Le dossier est épais mais, sans y avoir accès, on peine à reconnaître en tous ces hommes des malfaiteurs chevronnés. Certes, contre Kevin et Jordan, il y a la géolocalisation, les surveillances in situ, « les dépenses chez Vuitton et autres signes extérieurs de richesse », rappelle la procureure, les copines gâtées, l’étude des réseaux WhatsApp, Snapchat, et des écoutes. Toutefois, ils ne sont pas propriétaires des Mercedes et Audi attribuées « aux chefs » par les anonymes. Alors, que penser de cette affaire ?

Changement de ligne téléphonique 23 fois en six mois

Outre les charges précitées, il y a l’attitude de Kevin à l’audience. Il prend les magistrats pour des idiots lorsqu’il assure changer de ligne mobile tous les 15 jours – 23 fois en six mois – « parce que c’est plus économique qu’un abonnement ». Quand il affirme tirer ses revenus « du travail au noir et de la location de voitures prêtées par un ami », « porter une cagoule car il fait froid », effectuer 120 km tous les deux jours pour visiter son cousin et ses amis. Il justifie les marchandises de luxe saisies chez lui, d’une valeur de 19 000 € : « C’est à ma compagne qui travaille. » Mme Géraud le compare à Russel “Stringer” Bell, l’élégant tout en flegme de la série “The Wire”.

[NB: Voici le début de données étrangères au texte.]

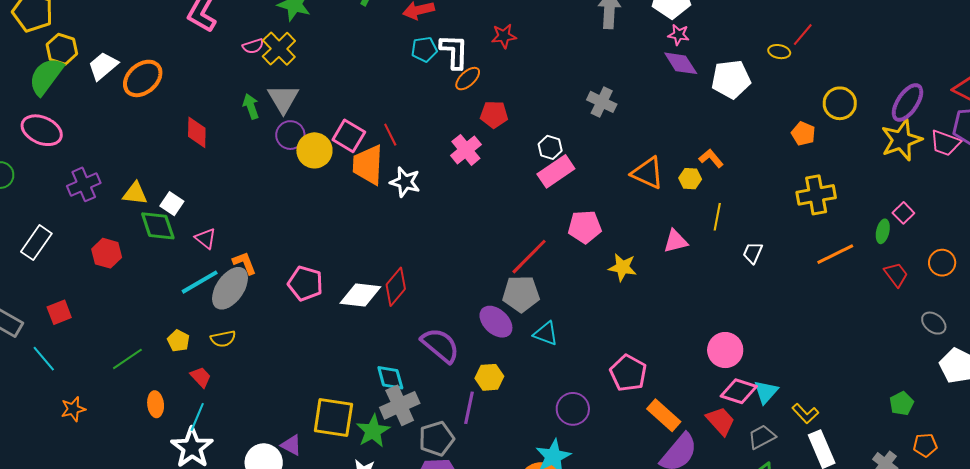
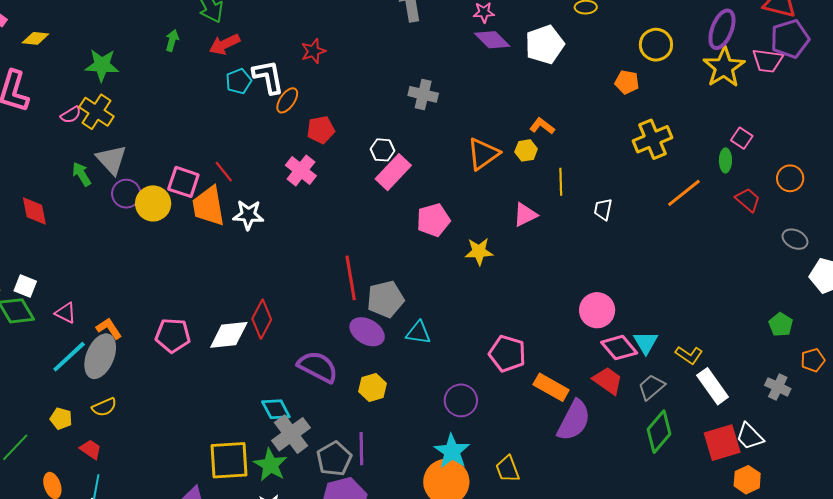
orange triangle: (648, 173) -> (483, 154), turned -48
red line: (529, 257) -> (351, 278), moved, turned -42
pink diamond: (739, 391) -> (619, 348), turned 45
purple line: (469, 408) -> (361, 449), moved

Jordan, lui, est beaucoup plus malin… ou sincère. Il décèle des talents, fait du rap, a deux associés, gagne de l’argent : ses bilans financiers établis par un comptable, ses royalties, ses feuilles d’impôts l’attestent. Il s’occupe de sa mère, a fait effacer quatre mentions du bulletin n°2 de son casier, assure être « stabilisé depuis 2018 ». Pour les 30 grammes, il « assume ». Pour le reste, « relaxez-le, plaidera Me Idir. Rendez-lui sa dignité, sa liberté et son humanité ».

La présidente Florentin-Dombre et ses deux juges assesseurs ont consacré huit heures à y voir clair, avec minutie et attention. Valentine Géraud aussi qui, convaincue par l’enquête et l’ampleur d’un trafic « ayant rapporté 120 000 € par mois » selon les gendarmes, a requis de lourdes peines. Contre Kevin, cinq ans dont quatre ferme ; Jordan : 30 mois, 18 avec sursis. Et des amendes, respectivement de 10 000 et 7 000 €. Ils sont les instigateurs d’un « modèle économique, institutionnalisé. Ils sont ceux qui ont choisi ».

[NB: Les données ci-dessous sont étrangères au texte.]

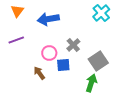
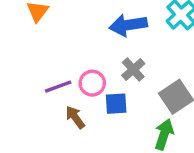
blue arrow: (48, 19) -> (128, 25), moved
purple line: (16, 40) -> (58, 87), moved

A l’encontre de « ceux qui ont glissé » et qui « incarnent la tristesse de cette affaire », notamment Rani, sont requis 30 mois, 12 avec sursis. Pax : un an sous DDSE (détention à domicile sous surveillance électronique). Samy : 18 mois, dont six ferme, plus révocation de son sursis. Contre Alexis, 19 condamnations en 11 ans : 24 mois ferme. Le parquet sollicite pour tous l’injonction de soins et l’interdiction de reparaître à La Ferté jusqu’en 2026.

« Il n’a pas toujours filé droit mais il a un bon fond »

Me Michaël Bendavid, Parisien comme trois de ses confrères, implore la clémence en faveur de Rani qui, en galère, a effectué « 164 transactions en trainant des pieds ». « Il a, précise-t-il, la réelle volonté de se réinsérer et, si on ne récompense pas ses aveux, à quoi cela sert-il de reconnaître ses responsabilités et de dire j’ai honte ? Il a un projet professionnel, son oncle peut l’héberger sous DDSE. Il n’a pas toujours filé droit mais il a un bon fond. » Me Bendavid, qui a déposé des conclusions de nullité in limine litis (sur lesquelles nous reviendrons), espère toujours voir un pan du dossier s’écrouler. Le tribunal a joint l’incident au fond.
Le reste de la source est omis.